Cybercrime, including recovery and remediation, has become a multi-trillion-dollar global industry that, if gone unchecked, is expected to incur US$10.5 trillion in annual losses by 2025, according to Cybersecurity Ventures. Despite the proliferation of these so-called advanced persistent threats (APT), there is a consequential absence of global norms, standards and rules to mitigate and prevent cybercrime, underlines the World Economic Forum (WEF).

“Cybercriminals operate internationally, and we need international rules in order to crack down on them,” writes the WEF. 

Cybersecurity threats are increasingly sophisticated as they are pervasive, indiscriminately targeting individuals, critical infrastructure and nation states, which risk deepening geopolitical tensions, according to the 2023 Global Risk Report. A challenge further compounded by a limited pool of security experts, scant incident reporting and lack of global agreements concerning the regulation of cyberthreats. This essentially leaves individual nation-states attempting to combat invisible, multipolar non-state actors with limited visibility and intelligence. 

At the heart of this problem is that, in their majority, public authorities, corporations and civil society groups are not mandated by law to report incidents of data breaches and cybertheft. Although abstaining from reporting incidents is often practiced to protect social capital, it obscures the true depth and scale of the issue necessary to understand and counteract it. The only two countries to count with such compliance mandates are the US and the EU; however, the language is limited to specific industries and critical infrastructure providers. 

While the WEF offers the UN’s 2019 Cybercrime Treaty as a framework to build global cybersecurity norms, fragmented geopolitical interests among the permanent security council members are expected to delay the ratification of the final document and its agency.
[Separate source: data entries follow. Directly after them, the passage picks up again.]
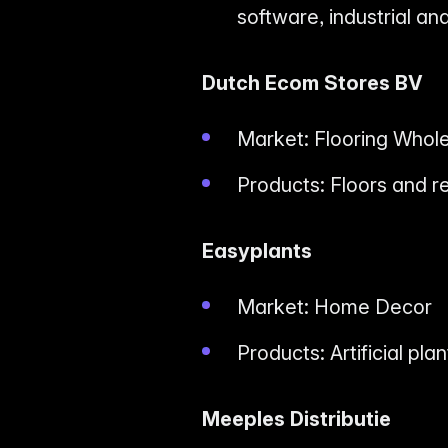
software, industrial a
Dutch Ecom Stores BV
Market: Flooring Whol
Products: Floors and r
Easyplants
Market: Home Decor
Products: Artificial pla
Meeples Distributie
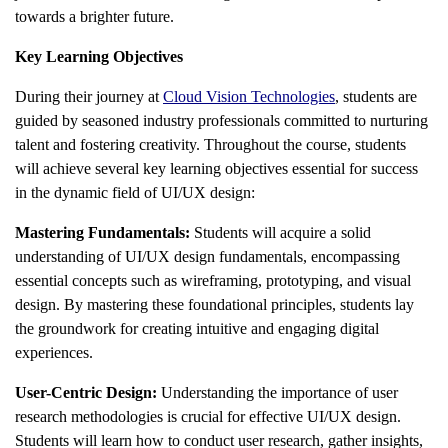
towards a brighter future.
Key Learning Objectives
During their journey at
Cloud Vision Technologies
, students are
guided by seasoned industry professionals committed to nurturing
talent and fostering creativity. Throughout the course, students
will achieve several key learning objectives essential for success
in the dynamic field of UI/UX design:
Mastering Fundamentals:
Students will acquire a solid
understanding of UI/UX design fundamentals, encompassing
essential concepts such as wireframing, prototyping, and visual
design. By mastering these foundational principles, students lay
the groundwork for creating intuitive and engaging digital
experiences.
User-Centric Design:
Understanding the importance of user
research methodologies is crucial for effective UI/UX design.
Students will learn how to conduct user research, gather insights,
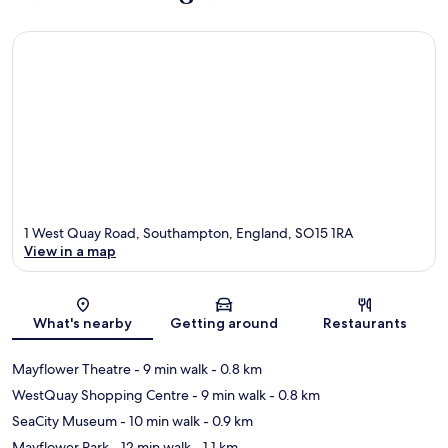
1 West Quay Road, Southampton, England, SO15 1RA
View in a map
Map
What's nearby
Getting around
Restaurants
Mayflower Theatre
- 9 min walk
- 0.8 km
WestQuay Shopping Centre
- 9 min walk
- 0.8 km
SeaCity Museum
- 10 min walk
- 0.9 km
Mayflower Park
- 12 min walk
- 1.1 km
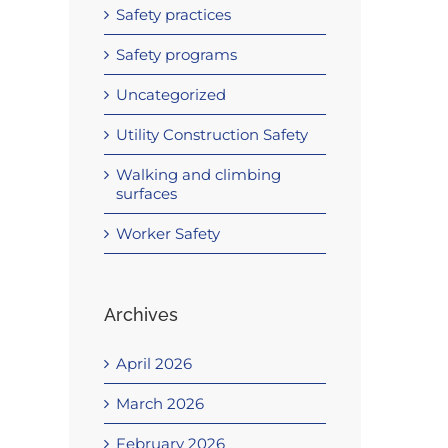
Safety practices
Safety programs
Uncategorized
Utility Construction Safety
Walking and climbing
surfaces
Worker Safety
Archives
April 2026
March 2026
February 2026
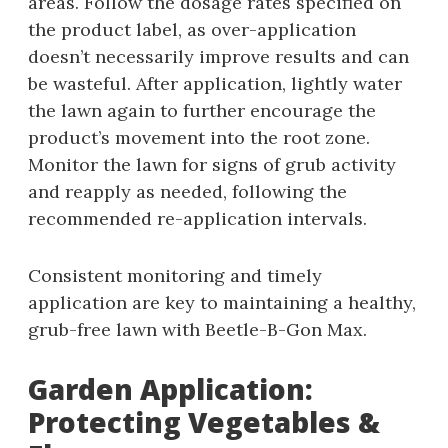
areas. Follow the dosage rates specified on
the product label‚ as over-application
doesn’t necessarily improve results and can
be wasteful. After application‚ lightly water
the lawn again to further encourage the
product’s movement into the root zone.
Monitor the lawn for signs of grub activity
and reapply as needed‚ following the
recommended re-application intervals.
Consistent monitoring and timely
application are key to maintaining a healthy‚
grub-free lawn with Beetle-B-Gon Max.
Garden Application:
Protecting Vegetables &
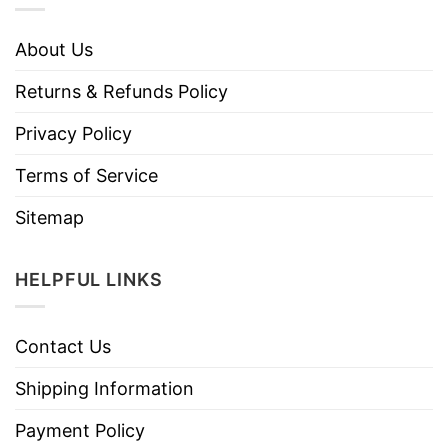
About Us
Returns & Refunds Policy
Privacy Policy
Terms of Service
Sitemap
HELPFUL LINKS
Contact Us
Shipping Information
Payment Policy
Currently, negotiations are still ongoing with many questions and sweeping concepts still unanswered, including establishing intent and mechanisms for enforcement. which if not carefully curated could, “also serve as a vehicle for countries to criminally prosecute security researchers, technology companies and others for activities that are essential to the overall security of our global digital community,” according to Just Security Forum. 

More likely to be successful, at least in the short-term, are regional bilateral agreements such as the Mexico-US Working Group on Cyber Issues, which aims to “build a more secure, resilient region and expand collaboration to address shared threats in cyberspace.” This has been preceded and followed by other countries that have sought to augment their security postures through bilateral and multilateral agreements.